At least in my case that's very much the reason; in principle the dicussion is very interesting (especially since a game I've been thinking about would involve a closely‐related, if potentially even more powerful (though less apparently‐random) piece)
My impression is that jokers are a bit like Querquisites and Smess/Ivory‐Tower pieces, in that they depart substantially enough from normal Chess dynamics that they'd take a good bit of learning to handle. And in their particular case, the art of dealing with them is in part (principally?) the fact that they reduce the value of strong pieces, especially if well placed: you can't freely move the queen if there's a joker ready to copy its move while still being worth (on average, presumed — though of course this ‘chilling’ effect increases its value correspondingly to the powerful pieces on the board) less.
I'd be interested to see how Jokers handle in games with (a small number of) really powerful pieces.
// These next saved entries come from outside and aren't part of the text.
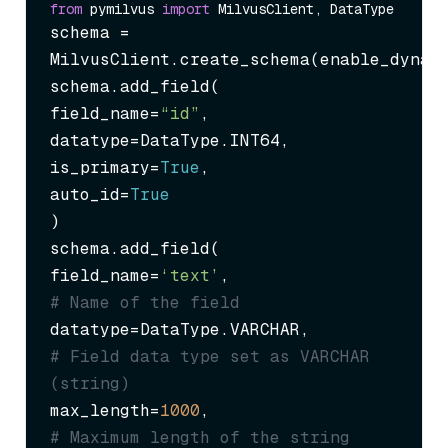
from
 pymilvus 
import
schema = 
MilvusClient.create_schema(enable_dynam
schema.add_field(

field_name=
“id”
,

datatype=DataType.INT64,

is_primary=
True
,

auto_id=
True
)

schema.add_field(

field_name=
‘text’
,                 
# Name of the field
datatype=DataType.VARCHAR,         
# Field data type set as VARCHAR 
(string)
max_length=
1000
,                   
# Maximum length of the string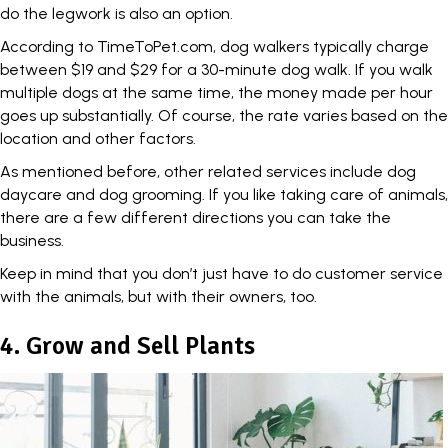
do the legwork is also an option.
According to
TimeToPet.com
, dog walkers typically charge
between $19 and $29 for a 30-minute dog walk. If you walk
multiple dogs at the same time, the money made per hour
goes up substantially. Of course, the rate varies based on the
location and other factors.
As mentioned before, other related services include dog
daycare and dog grooming. If you like taking care of animals,
there are a few different directions you can take the
business.
Keep in mind that you don’t just have to do customer service
with the animals, but with their owners, too.
4. Grow and Sell Plants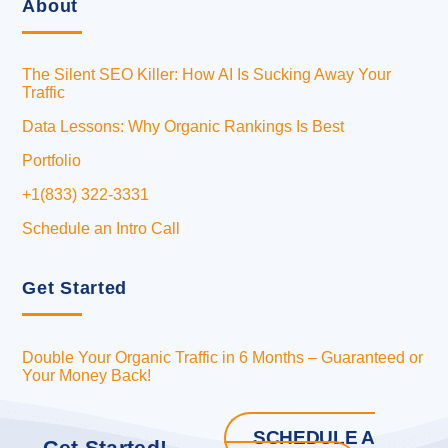
About
The Silent SEO Killer: How AI Is Sucking Away Your
Traffic
Data Lessons: Why Organic Rankings Is Best
Portfolio
+1(833) 322-3331
Schedule an Intro Call
Get Started
Double Your Organic Traffic in 6 Months – Guaranteed or
Your Money Back!
SCHEDULE A
Get Started!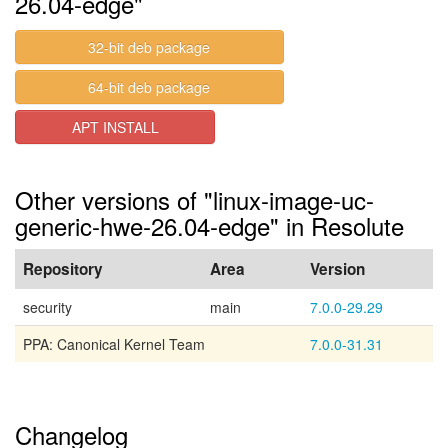
26.04-edge"
32-bit deb package
64-bit deb package
APT INSTALL
Other versions of "linux-image-uc-
generic-hwe-26.04-edge" in Resolute
Repository
Area
Version
security
main
7.0.0-29.29
PPA: Canonical Kernel Team
7.0.0-31.31
Changelog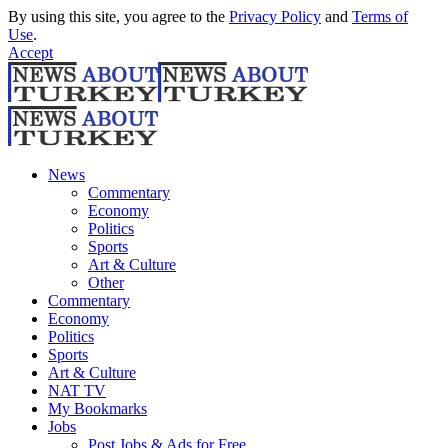
By using this site, you agree to the
Privacy Policy
and
Terms of
Use
.
Accept
News
Commentary
Economy
Politics
Sports
Art & Culture
Other
Commentary
Economy
Politics
Sports
Art & Culture
NAT TV
My Bookmarks
Jobs
Post Jobs & Ads for Free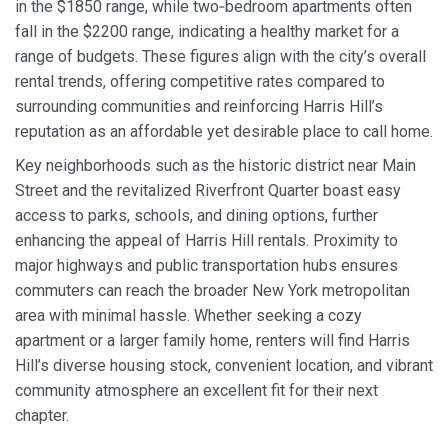
in the $1850 range, while two‑bedroom apartments often
fall in the $2200 range, indicating a healthy market for a
range of budgets. These figures align with the city’s overall
rental trends, offering competitive rates compared to
surrounding communities and reinforcing Harris Hill’s
reputation as an affordable yet desirable place to call home.
Key neighborhoods such as the historic district near Main
Street and the revitalized Riverfront Quarter boast easy
access to parks, schools, and dining options, further
enhancing the appeal of Harris Hill rentals. Proximity to
major highways and public transportation hubs ensures
commuters can reach the broader New York metropolitan
area with minimal hassle. Whether seeking a cozy
apartment or a larger family home, renters will find Harris
Hill’s diverse housing stock, convenient location, and vibrant
community atmosphere an excellent fit for their next
chapter.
I'd almost predict that capturing the jokers to free the power pieces (with maybe some judicious moves by the latter in between either while the J is still hidden in the setup position, or to give check) would be an important middle‐game theme.
But in any case for now you're probably one of the people here with most experience with the J :)
Reading over this again, I have to agree Warmachinewazir still sticks out as an incredibly clunky name; since you already have Ferfil for the piece whose image is named Elephantferz, why not the corresponding (albeit apparently thus far confined to Gilman) Wazbaba?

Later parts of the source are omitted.